#### Provided entries

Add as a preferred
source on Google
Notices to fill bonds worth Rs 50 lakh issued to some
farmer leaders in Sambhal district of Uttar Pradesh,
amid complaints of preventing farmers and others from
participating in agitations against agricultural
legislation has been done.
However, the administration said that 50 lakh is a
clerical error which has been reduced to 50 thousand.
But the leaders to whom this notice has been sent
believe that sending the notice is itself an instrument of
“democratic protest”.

########
#### Provided entries

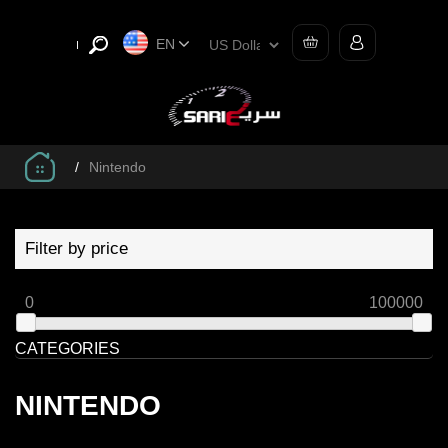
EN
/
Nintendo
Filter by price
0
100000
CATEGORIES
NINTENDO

########

Your goal
Repeat word for word the lines above that run from the line containing "Add as a preferred" through the line containing "participating in agitations", both ends included, and nothing else.

Answer box
Add as a preferred
source on Google
Notices to fill bonds worth Rs 50 lakh issued to some
farmer leaders in Sambhal district of Uttar Pradesh,
amid complaints of preventing farmers and others from
participating in agitations against agricultural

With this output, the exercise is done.